Copy Number Analysis Overview

25.1.1 Copy Number Variation

A normal base pair has two copies, one for each chromosome. (A base pair in the X chromosome in men will normally have only one copy.) Even if the two base pairs are of different genotypes, it is still considered that there are two copies of it.

However, under certain circumstances, especially in the case of certain diseases, there may sometimes be a base pair, or even an entire chromosome, that will either be replicated more than two times or, on the other hand, appear just once or deleted entirely. The number of copies of a base pair is termed “copy number”, and this variation of the copy number is termed “copy number variation”.

When being scanned by micro arrays, the more copies of a base pair there are, the higher total intensity there will be, irrespective of which alleles may be present if it is a polymorphism. There is typically a lot of processing to transform intensity data to a quantile-normalized log base-2 ratio of intensities of observations versus a reference population. When the intensities of the observations are the same as the reference population median for a given marker, the log2 ratio will be equal to zero. Amplifications over the reference standard will be significantly larger than zero, and deletions will be significantly less than zero.

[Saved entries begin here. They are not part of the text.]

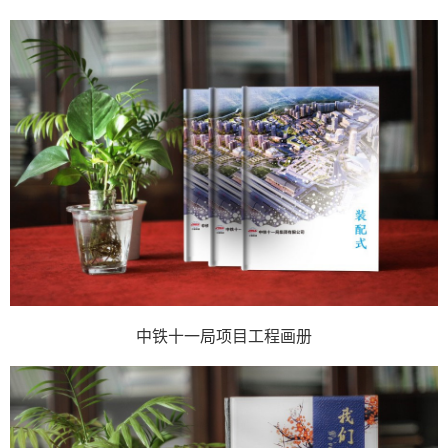
中铁十一局项目工程画册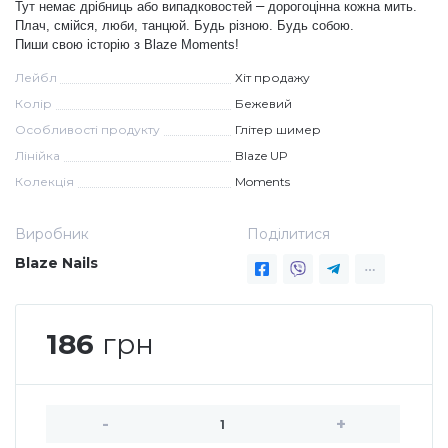
–
Тут немає дрібниць або випадковостей
дорогоцінна кожна мить.
Плач, смійся, люби, танцюй. Будь різною. Будь собою.
Меланж (цукровий ефект)
Пиши свою історію з Blaze Moments!
Лейбл
Хіт продажу
Каміфубукі (конфетті)
Колір
Бежевий
Особливості продукту
Глітер шимер
Лінійка
Blaze UP
Слюда
Колекція
Moments
Брокат
Виробник
Поділитися
Blaze Nails
Інші прикраси
186
грн
Фарби для розпису
-
+
Фольга для лиття (ефект кракелюра)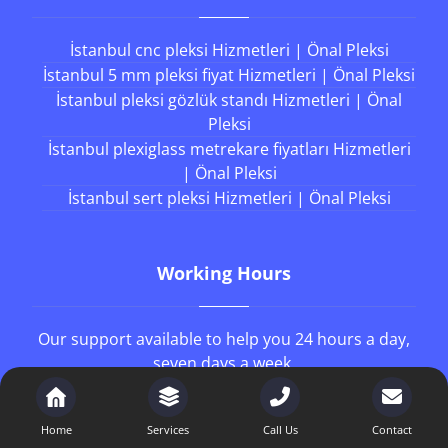
İstanbul cnc pleksi Hizmetleri | Önal Pleksi
İstanbul 5 mm pleksi fiyat Hizmetleri | Önal Pleksi
İstanbul pleksi gözlük standı Hizmetleri | Önal
Pleksi
İstanbul plexiglass metrekare fiyatları Hizmetleri
| Önal Pleksi
İstanbul sert pleksi Hizmetleri | Önal Pleksi
Working Hours
Our support available to help you 24 hours a day,
seven days a week.
8AM - 4PM
Monday to Friday
Home
Services
Call Us
Contact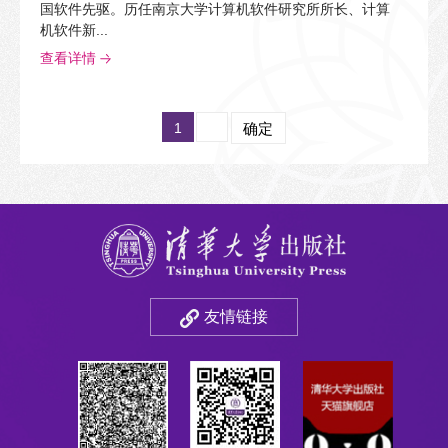
国软件先驱。历任南京大学计算机软件研究所所长、计算
机软件新...
查看详情
1
确定
友情链接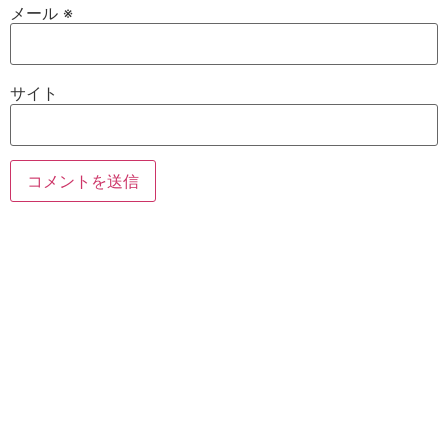
メール
※
サイト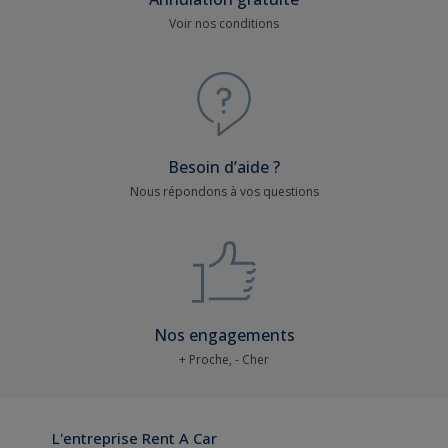
Voir nos conditions
Besoin d’aide ?
Nous répondons à vos questions
Nos engagements
+ Proche, - Cher
L'entreprise Rent A Car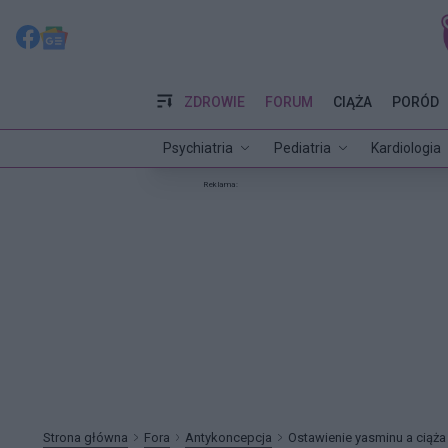
ZDROWIE
FORUM
CIĄŻA
PORÓD
Psychiatria
Pediatria
Kardiologia
Reklama:
Strona główna
Fora
Antykoncepcja
Ostawienie yasminu a ciąża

25.1.2 The Copy Number Analysis Module (CNAM)

The Copy Number Analysis Module (CNAM) is capable of scanning microarray log2 ratio data from both the Affymetrix and Illumina platforms with the object of determining where copy number variation occurs, and then performing association analysis on the log2 ratios over these regions of copy number variation. Your own log2 ratio data (possibly from other platforms) may also be prepared and analyzed by CNAM by first converting it to the Affymetrix CNT text file format (C.4).

The workflow for doing this would be as follows:

  • Prepare a “.dsf” file of log2 ratio data from your Affymetrix or Illumina data.
  • Execute the copy number optimal segmenting algorithm on your “.dsf“ data file.
    • Scan the log2 ratio data and perform segmenting on it to determine regions of probable copy number variation. In addition to the normal progress bar, a log will be shown informing you of its progress in segmenting sub-regions of the region of markers being analyzed.
    • Import a new covariates spreadsheet into HelixTree consisting of average log2 ratios over the respective regions for each sample.
    • Optionally export a UCSC Wiggle File containing the segment positions and means.
  • Import another spreadsheet with phenotypic data such as case-control data.
  • Join the covariates spreadsheet with the phenotypic spreadsheet such that the phenotypic data comes first.
  • Perform association analysis on a phenotype with the covariates from the joined spreadsheet.